The evening started with a lovely welsh sparkling wine and canapés of delicate, light cheese biscuits and heavy, heavenly, dense arancini, in the restaurants revamped bar.
In the main restaurant I was lucky enough to be seated with an unobstructed view of the open kitchen and a smiling jolly Shaun Hill overseeing the restaurants head chef Kurt Flemming, and his small brigade.
The team kicked of the meal with a starter of Red mullet with Rachael’s crème fraiche. The fish was lovely and moist in a punchy anchovy sauce. I don’t know who Rachael is but let me tell you her crème fraiche kicks arse.

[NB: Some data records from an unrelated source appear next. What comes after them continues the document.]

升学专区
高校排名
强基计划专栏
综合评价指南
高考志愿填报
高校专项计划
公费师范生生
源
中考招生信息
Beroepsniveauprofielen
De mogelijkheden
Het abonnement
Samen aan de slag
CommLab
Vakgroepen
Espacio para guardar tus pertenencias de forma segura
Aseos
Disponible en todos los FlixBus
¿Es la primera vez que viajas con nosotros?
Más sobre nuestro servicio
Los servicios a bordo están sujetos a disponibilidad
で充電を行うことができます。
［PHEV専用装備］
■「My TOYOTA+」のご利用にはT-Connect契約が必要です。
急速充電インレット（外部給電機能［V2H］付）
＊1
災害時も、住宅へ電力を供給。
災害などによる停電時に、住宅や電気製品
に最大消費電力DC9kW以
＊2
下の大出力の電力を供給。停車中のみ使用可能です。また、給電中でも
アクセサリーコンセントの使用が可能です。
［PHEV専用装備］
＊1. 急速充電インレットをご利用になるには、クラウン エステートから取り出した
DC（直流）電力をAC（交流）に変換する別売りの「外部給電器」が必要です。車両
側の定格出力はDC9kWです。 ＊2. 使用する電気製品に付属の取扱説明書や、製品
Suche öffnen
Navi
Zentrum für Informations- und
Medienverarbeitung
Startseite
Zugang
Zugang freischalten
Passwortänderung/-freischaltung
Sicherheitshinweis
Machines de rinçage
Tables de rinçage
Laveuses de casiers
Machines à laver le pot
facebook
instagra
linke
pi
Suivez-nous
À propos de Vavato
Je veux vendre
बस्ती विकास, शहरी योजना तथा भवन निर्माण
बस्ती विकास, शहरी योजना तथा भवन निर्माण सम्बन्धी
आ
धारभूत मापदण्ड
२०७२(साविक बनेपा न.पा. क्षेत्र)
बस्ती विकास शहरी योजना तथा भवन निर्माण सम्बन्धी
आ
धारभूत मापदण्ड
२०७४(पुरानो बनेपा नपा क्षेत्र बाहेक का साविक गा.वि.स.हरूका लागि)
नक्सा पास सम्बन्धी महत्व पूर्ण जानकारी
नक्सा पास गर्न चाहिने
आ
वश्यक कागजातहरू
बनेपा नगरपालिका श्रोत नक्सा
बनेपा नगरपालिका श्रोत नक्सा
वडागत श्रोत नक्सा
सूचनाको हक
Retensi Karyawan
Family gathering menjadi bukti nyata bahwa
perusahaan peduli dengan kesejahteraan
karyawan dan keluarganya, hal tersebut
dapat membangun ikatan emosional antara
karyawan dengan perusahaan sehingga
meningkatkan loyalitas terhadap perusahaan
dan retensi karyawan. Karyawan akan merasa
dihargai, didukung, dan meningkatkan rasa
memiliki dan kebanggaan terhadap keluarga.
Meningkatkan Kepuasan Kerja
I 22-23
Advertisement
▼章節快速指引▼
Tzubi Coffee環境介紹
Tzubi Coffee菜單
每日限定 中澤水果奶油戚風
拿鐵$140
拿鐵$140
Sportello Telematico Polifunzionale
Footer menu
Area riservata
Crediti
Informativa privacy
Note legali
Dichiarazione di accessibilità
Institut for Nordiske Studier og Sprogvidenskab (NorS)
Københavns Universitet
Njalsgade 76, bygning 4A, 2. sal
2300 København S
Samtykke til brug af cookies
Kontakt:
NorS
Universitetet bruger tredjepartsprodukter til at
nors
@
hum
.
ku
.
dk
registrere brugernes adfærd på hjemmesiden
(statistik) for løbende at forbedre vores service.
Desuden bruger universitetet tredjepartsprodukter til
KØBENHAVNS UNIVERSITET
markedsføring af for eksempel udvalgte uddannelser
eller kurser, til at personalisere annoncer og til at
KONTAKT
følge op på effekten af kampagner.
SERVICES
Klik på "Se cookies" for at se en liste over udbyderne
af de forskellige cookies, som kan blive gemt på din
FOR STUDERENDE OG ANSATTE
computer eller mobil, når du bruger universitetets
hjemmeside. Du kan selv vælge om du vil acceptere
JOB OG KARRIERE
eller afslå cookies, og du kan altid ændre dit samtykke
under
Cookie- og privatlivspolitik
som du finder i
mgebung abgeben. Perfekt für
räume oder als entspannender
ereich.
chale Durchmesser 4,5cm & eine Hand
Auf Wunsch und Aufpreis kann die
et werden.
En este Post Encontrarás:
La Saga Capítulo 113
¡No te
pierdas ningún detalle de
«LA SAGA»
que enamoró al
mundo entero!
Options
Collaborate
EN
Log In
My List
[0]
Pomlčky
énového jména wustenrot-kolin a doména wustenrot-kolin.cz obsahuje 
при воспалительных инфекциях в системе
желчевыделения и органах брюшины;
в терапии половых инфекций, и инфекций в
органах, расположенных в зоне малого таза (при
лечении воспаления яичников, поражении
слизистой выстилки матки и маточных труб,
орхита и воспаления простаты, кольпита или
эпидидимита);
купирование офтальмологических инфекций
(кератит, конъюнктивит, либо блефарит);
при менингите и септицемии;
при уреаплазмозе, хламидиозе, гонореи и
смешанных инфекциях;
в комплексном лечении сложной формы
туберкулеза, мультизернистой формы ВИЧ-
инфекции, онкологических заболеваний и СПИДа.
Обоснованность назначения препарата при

Onto the main of Shaun Hills partridge pudding, fondant potato and hispi cabbage. The dish hit the nose with the punch from the rich dark gravy. I’ve tasted many umami rich dishes, but this was the first dish that in a strange way, I smelt that fifth taste emanate from the sauce. The partridge pudding consists of small pieces of partridge and chicken in an eggy dough. I asked Shaun after the meal for the recipe but was too pissed to remember. I do however remember it tasted divine. The partridge leg and breast that accompanied it where though slightly underwhelming as was the fondant potato. The bird was too dry, and the potato needed salt and lacked the luxury that gives it the title of fondant.
The desert however was luxury on a plate. Chocolate fondant did deserve the title but had sadly split open before it got to me, denying me the pleasure of breaking into it. A minor disappointment in an otherwise excellent desert. It came with a praline caramel and a vanilla ice cream, and made for a childlike adult dessert. A delicious way to end a fantastic evening.
I’ve praised Ffresh on this blog before and it’s still in my opinion the best place to eat in the bay (an opinion I held long before they gave me a free meal might I add). The staff are fantastic and the restaurant has embraced an ethos of locality and terroir in their sourcing of ingredients that should stand as an example to a lot of other Cardiff eateries. They are proud of their connection with True taste Wales and are right to be. Were it not for this connection I wouldn’t have learnt that Wales produces beautiful red wine at Ancre hill estates. A meal and an education are a wonderful partnership. Finally I need to praise them for the idea of the guest chef evenings. Cardiff’s dining scene is still pretty (actually, very) dire, and I do hope that some of these chefs see what a craving we have here for better restaurants and perhaps take the leap of opening one up.
This piece was written in part to gloat at those who weren’t there, but mainly for @dpmumbles , @niajon and all the staff at Ffresh for their wonderful hospitality. Thank you.